▶ [Records for processing]:
_ _ _ _

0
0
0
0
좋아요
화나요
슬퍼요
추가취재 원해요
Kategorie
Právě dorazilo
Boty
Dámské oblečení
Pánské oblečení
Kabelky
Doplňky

_ _ _ _

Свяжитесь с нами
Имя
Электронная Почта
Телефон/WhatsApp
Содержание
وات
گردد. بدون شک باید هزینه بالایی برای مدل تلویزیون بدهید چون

_ _ _ _

▶ [Assignment]:
Of all the entries above, output exactly the lines between the one holding "Телефон/WhatsApp" and the one holding "گردد. بدون شک", inclusive.

▶ [Your response]:
Телефон/WhatsApp
Содержание
وات
گردد. بدون شک باید هزینه بالایی برای مدل تلویزیون بدهید چون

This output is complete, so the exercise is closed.